Adopter une stratégie d’entrée et de croissance ad hoc

Les ensei­gne­ments des tra­vaux du cabi­net en Chine montrent que les condi­tions de suc­cès résident d’a­bord dans une com­pré­hen­sion appro­fon­die des sec­teurs concer­nés, des règles du jeu et des moteurs de la consom­ma­tion. Le choix des lieux de pro­duc­tion, des moyens logis­tiques et des réseaux de dis­tri­bu­tion ain­si que la construc­tion d’une rela­tion forte tant avec le gou­ver­ne­ment cen­tral qu’a­vec ceux des pro­vinces et des muni­ci­pa­li­tés repré­sentent la deuxième étape du par­cours vers le suc­cès. Enfin, une coen­tre­prise est sou­vent néces­saire et le choix du par­te­naire chi­nois est pri­mor­dial. Bien des lettres d’in­ten­tion signées dans la hâte abou­tissent à des décep­tions lorsque l’en­tre­prise occi­den­tale s’a­per­çoit que le par­te­naire chi­nois n’ap­porte pas les élé­ments atten­dus et néces­saires au suc­cès de la coentreprise.

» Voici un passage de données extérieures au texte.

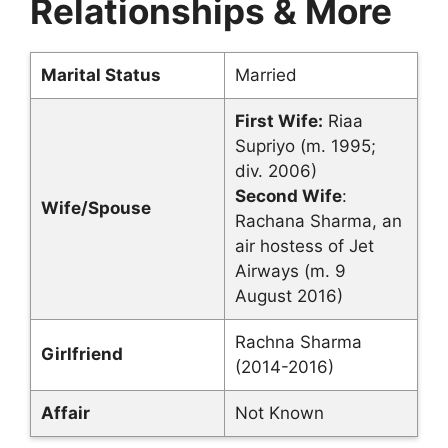
Relationships & More
Marital Status
Married
First Wife:
Riaa
Supriyo (m. 1995;
div. 2006)
Second Wife
:
Wife/Spouse
Rachana Sharma, an
air hostess of Jet
Airways (m. 9
August 2016)
Rachna Sharma
Girlfriend
(2014-2016)
Affair
Not Known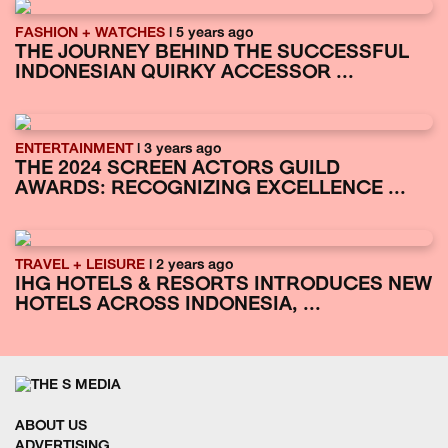
FASHION + WATCHES
| 5 years ago
THE JOURNEY BEHIND THE SUCCESSFUL
INDONESIAN QUIRKY ACCESSOR ...
ENTERTAINMENT
| 3 years ago
THE 2024 SCREEN ACTORS GUILD
AWARDS: RECOGNIZING EXCELLENCE ...
TRAVEL + LEISURE
| 2 years ago
IHG HOTELS & RESORTS INTRODUCES NEW
HOTELS ACROSS INDONESIA, ...
ABOUT US
ADVERTISING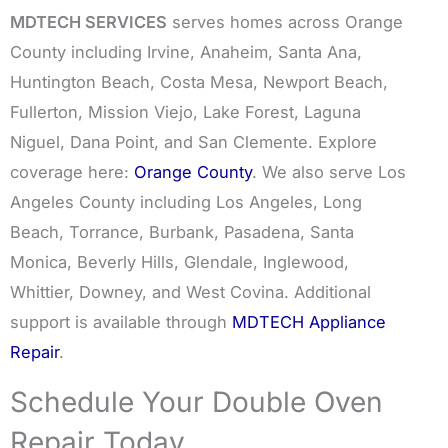
MDTECH SERVICES
serves homes across Orange
County including Irvine, Anaheim, Santa Ana,
Huntington Beach, Costa Mesa, Newport Beach,
Fullerton, Mission Viejo, Lake Forest, Laguna
Niguel, Dana Point, and San Clemente. Explore
coverage here:
Orange County
. We also serve Los
Angeles County including Los Angeles, Long
Beach, Torrance, Burbank, Pasadena, Santa
Monica, Beverly Hills, Glendale, Inglewood,
Whittier, Downey, and West Covina. Additional
support is available through
MDTECH Appliance
Repair
.
Schedule Your Double Oven
Repair Today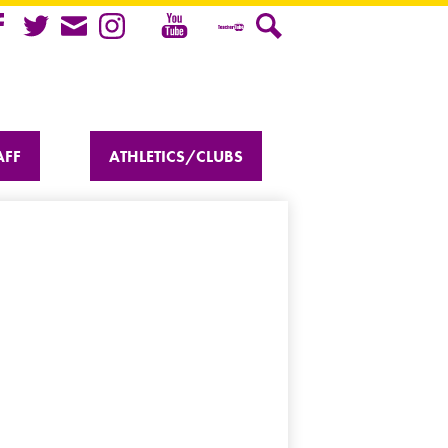
Youtube
cebook
Twitter
Mail
Instagram
Teacher
Search
Tube
AFF
ATHLETICS/CLUBS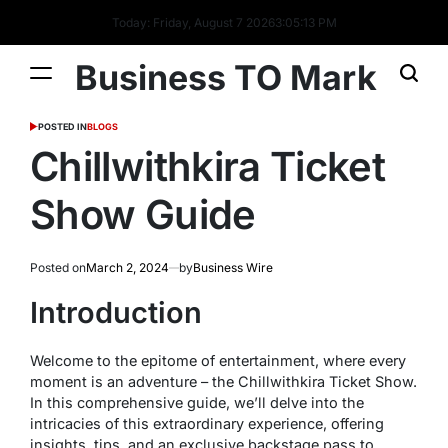
Today: Friday, August 7 2026
3
:
05
:
13
PM
Business TO Mark
POSTED IN
BLOGS
Chillwithkira Ticket
Show Guide
Posted on
March 2, 2024
by
Business Wire
Introduction
Welcome to the epitome of entertainment, where every
moment is an adventure – the Chillwithkira Ticket Show.
In this comprehensive guide, we’ll delve into the
intricacies of this extraordinary experience, offering
insights, tips, and an exclusive backstage pass to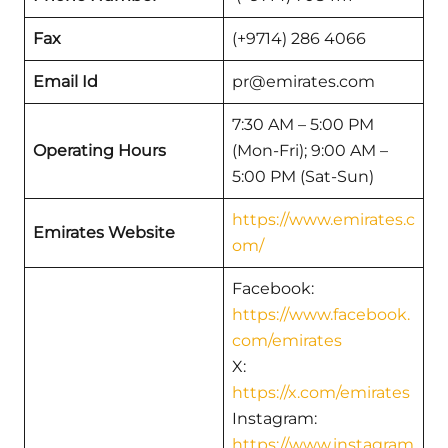
Fax
(+9714) 286 4066
Email Id
pr@emirates.com
7:30 AM – 5:00 PM
Operating Hours
(Mon-Fri); 9:00 AM –
5:00 PM (Sat-Sun)
https://www.emirates.c
Emirates Website
om/
Facebook:
https://www.facebook.
com/emirates
X:
https://x.com/emirates
Instagram:
https://www.instagram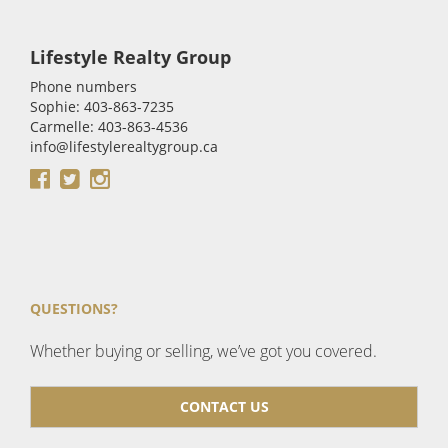
Lifestyle Realty Group
Phone numbers
Sophie: 403-863-7235
Carmelle: 403-863-4536
info@lifestylerealtygroup.ca
QUESTIONS?
Whether buying or selling, we’ve got you covered.
CONTACT US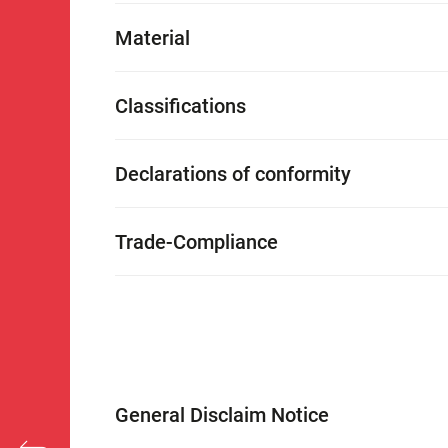
Material
Classifications
Declarations of conformity
Trade-Compliance
General Disclaim Notice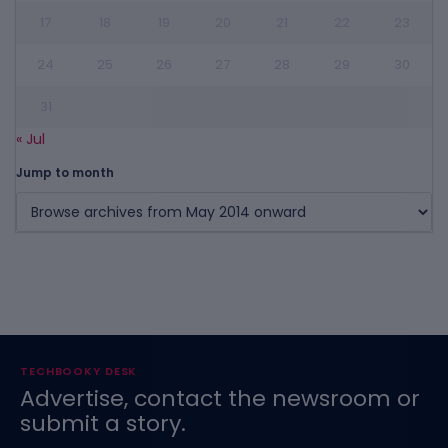
17
18
19
20
21
22
23
24
25
26
27
28
29
30
31
« Jul
Jump to month
TECHBOOKY DESK
Advertise, contact the newsroom or
submit a story.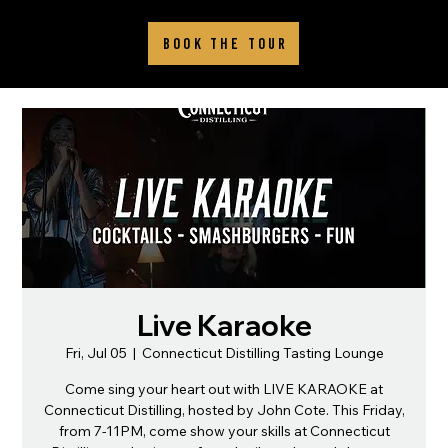
BOOK THE TOUR
Live Karaoke
Fri, Jul 05
  |  
Connecticut Distilling Tasting Lounge
Come sing your heart out with LIVE KARAOKE at
Connecticut Distilling, hosted by John Cote. This Friday,
from 7-11PM, come show your skills at Connecticut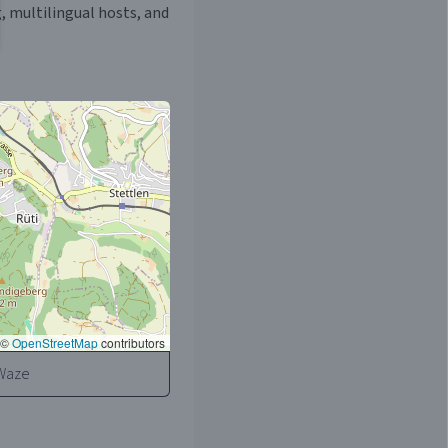
, multilingual hosts, and
©
OpenStreetMap
contributors
Waze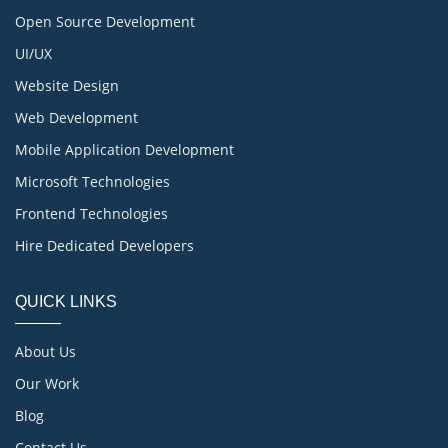
Open Source Development
UI/UX
Website Design
Web Development
Mobile Application Development
Microsoft Technologies
Frontend Technologies
Hire Dedicated Developers
QUICK LINKS
About Us
Our Work
Blog
Contact Us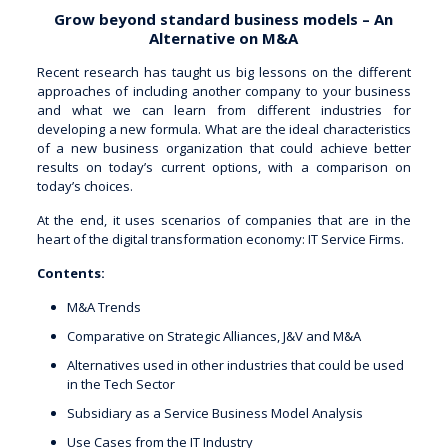
Grow beyond standard business models – An
Alternative on M&A
Recent research has taught us big lessons on the different
approaches of including another company to your business
and what we can learn from different industries for
developing a new formula. What are the ideal characteristics
of a new business organization that could achieve better
results on today’s current options, with a comparison on
today’s choices.
At the end, it uses scenarios of companies that are in the
heart of the digital transformation economy: IT Service Firms.
Contents:
M&A Trends
Comparative on Strategic Alliances, J&V and M&A
Alternatives used in other industries that could be used
in the Tech Sector
Subsidiary as a Service Business Model Analysis
Use Cases from the IT Industry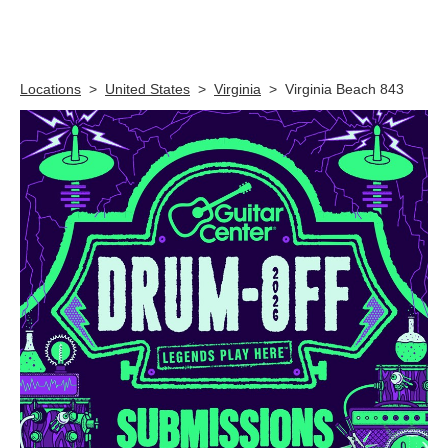
Skip link
Locations
>
United States
>
Virginia
>
Virginia Beach 843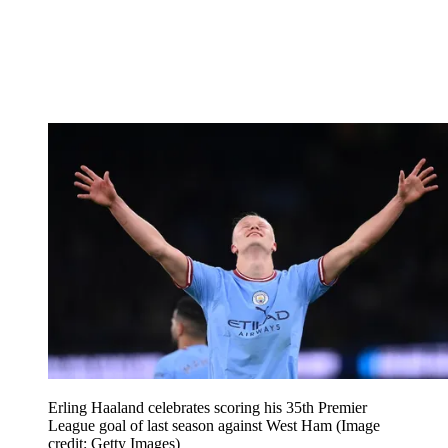
Erling Haaland celebrates scoring his 35th Premier
League goal of last season against West Ham
(Image
credit: Getty Images)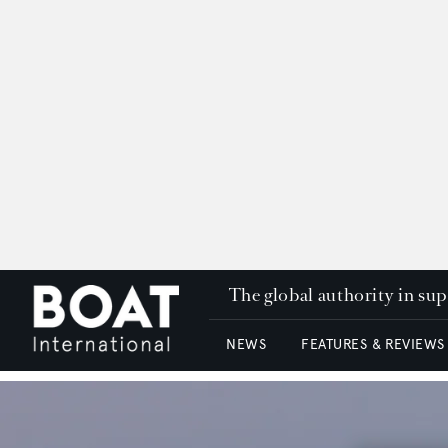
The global authority in su
NEWS
FEATURES & REVIEWS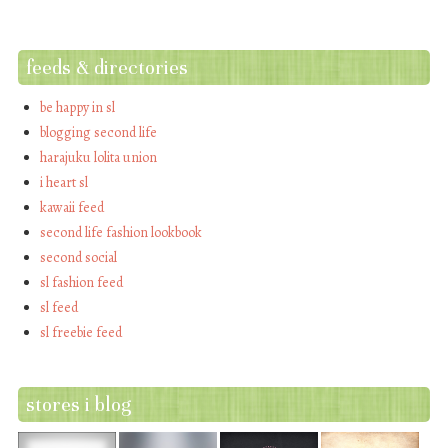
feeds & directories
be happy in sl
blogging second life
harajuku lolita union
i heart sl
kawaii feed
second life fashion lookbook
second social
sl fashion feed
sl feed
sl freebie feed
stores i blog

Repenser ses fondamentaux occidentaux

Trop d’en­tre­prises pensent qu’il suf­fit d’ap­pli­quer les recettes qui ont fait leurs preuves sur d’autres mar­chés pour réus­sir en Chine. La véri­té est tout autre, il faut accep­ter que la taille du mar­ché chi­nois et ses règles du jeu en affaires néces­sitent de repen­ser com­plè­te­ment ses fon­da­men­taux, de s’en­ga­ger à long terme et de for­mer et fidé­li­ser des cadres locaux qui accom­pa­gne­ront la crois­sance. Les oppor­tu­ni­tés des cinq pro­chaines années seront nom­breuses et tirées par la crois­sance éco­no­mique et le déve­lop­pe­ment des infra­struc­tures. L’ou­ver­ture de nou­veaux sec­teurs aux inves­tis­se­ments étran­gers et des lea­ders poli­tiques aux niveaux cen­tral, régio­nal et muni­ci­pal pro­gres­sistes et orien­tés vers le déve­lop­pe­ment des affaires accroî­tront les oppor­tu­ni­tés. La pour­suite de la migra­tion rurale et de la crois­sance urbaine va éga­le­ment entraî­ner, en com­plé­ment d’un mar­ché de biens indus­triels et de consom­ma­tion déjà impor­tant, un déve­lop­pe­ment expo­nen­tiel du sec­teur des ser­vices aux par­ti­cu­liers, aux entre­prises et aux auto­ri­tés locales par­ti­cu­liè­re­ment dans les domaines des loi­sirs, de l’en­vi­ron­ne­ment et de la santé.

Un retard à rattraper

Il est impé­ra­tif de faire en sorte que l’an­née de la France en Chine soit l’oc­ca­sion pour nos entre­prises de rat­tra­per le retard pris par rap­port aux acteurs éco­no­miques des autres grands pays industrialisés.